INSTRUCTIONS TO FOLLOW:
The lines from the start of the records through the one containing "preferences and needs." are to be transcribed exactly, and nothing else.

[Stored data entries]
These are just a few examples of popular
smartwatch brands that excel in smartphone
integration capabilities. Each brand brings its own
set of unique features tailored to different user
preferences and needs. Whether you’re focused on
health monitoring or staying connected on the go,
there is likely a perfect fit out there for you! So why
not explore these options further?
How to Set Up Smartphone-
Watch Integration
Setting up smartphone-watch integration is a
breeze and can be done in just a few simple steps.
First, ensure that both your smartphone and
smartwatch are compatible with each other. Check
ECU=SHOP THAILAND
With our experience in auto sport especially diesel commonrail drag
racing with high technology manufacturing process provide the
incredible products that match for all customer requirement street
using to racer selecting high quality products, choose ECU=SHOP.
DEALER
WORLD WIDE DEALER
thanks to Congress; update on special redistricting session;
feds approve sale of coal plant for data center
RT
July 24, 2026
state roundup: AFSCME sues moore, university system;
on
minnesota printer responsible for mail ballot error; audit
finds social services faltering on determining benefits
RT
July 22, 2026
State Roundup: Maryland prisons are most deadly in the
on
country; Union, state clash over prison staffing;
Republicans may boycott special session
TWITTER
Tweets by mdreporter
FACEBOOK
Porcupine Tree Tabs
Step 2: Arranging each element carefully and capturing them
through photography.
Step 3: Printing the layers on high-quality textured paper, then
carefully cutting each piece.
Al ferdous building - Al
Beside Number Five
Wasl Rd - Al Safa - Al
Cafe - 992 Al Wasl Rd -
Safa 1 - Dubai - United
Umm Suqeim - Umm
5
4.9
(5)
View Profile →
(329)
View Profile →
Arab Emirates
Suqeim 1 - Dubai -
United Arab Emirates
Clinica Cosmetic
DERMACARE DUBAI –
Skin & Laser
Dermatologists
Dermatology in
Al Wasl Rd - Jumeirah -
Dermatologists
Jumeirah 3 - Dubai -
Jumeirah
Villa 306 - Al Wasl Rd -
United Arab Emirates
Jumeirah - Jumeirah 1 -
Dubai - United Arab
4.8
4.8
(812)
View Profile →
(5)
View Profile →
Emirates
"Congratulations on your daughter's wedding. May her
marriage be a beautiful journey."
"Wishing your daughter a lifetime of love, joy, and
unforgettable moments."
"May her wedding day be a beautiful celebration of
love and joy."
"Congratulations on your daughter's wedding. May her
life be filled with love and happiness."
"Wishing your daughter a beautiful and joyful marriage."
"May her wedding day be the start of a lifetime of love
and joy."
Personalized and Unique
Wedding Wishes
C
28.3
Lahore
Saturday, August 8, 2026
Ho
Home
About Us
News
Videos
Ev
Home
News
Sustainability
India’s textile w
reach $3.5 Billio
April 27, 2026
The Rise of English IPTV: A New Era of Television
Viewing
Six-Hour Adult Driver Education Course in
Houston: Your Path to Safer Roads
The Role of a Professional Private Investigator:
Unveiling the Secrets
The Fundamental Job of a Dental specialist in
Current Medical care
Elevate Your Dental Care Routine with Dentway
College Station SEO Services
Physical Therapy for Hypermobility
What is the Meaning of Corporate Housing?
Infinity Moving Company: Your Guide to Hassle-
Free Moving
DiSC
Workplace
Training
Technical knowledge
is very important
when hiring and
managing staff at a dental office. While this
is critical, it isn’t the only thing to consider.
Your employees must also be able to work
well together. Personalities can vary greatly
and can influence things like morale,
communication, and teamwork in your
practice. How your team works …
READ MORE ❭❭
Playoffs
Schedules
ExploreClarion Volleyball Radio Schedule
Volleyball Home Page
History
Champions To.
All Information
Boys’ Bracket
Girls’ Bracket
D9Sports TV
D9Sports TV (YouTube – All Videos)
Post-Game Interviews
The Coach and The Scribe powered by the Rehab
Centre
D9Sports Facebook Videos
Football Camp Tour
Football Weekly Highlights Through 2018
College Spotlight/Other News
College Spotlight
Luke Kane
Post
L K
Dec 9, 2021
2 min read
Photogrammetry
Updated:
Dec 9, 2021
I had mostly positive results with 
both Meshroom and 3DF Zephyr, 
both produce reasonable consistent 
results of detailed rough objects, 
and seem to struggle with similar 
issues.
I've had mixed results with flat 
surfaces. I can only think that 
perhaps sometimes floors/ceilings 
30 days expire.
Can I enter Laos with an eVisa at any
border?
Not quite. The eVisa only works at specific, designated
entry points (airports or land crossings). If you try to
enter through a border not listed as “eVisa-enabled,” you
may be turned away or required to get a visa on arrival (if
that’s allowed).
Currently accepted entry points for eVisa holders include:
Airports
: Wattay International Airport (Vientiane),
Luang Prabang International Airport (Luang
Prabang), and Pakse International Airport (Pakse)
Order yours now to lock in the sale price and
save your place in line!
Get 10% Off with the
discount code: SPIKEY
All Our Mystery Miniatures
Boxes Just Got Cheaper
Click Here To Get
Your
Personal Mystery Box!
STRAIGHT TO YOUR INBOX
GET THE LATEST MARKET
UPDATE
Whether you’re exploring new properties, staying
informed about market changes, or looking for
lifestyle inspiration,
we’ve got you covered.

SOLUTION TO THIS PROBLEM:
These are just a few examples of popular
smartwatch brands that excel in smartphone
integration capabilities. Each brand brings its own
set of unique features tailored to different user
preferences and needs. Whether you’re focused on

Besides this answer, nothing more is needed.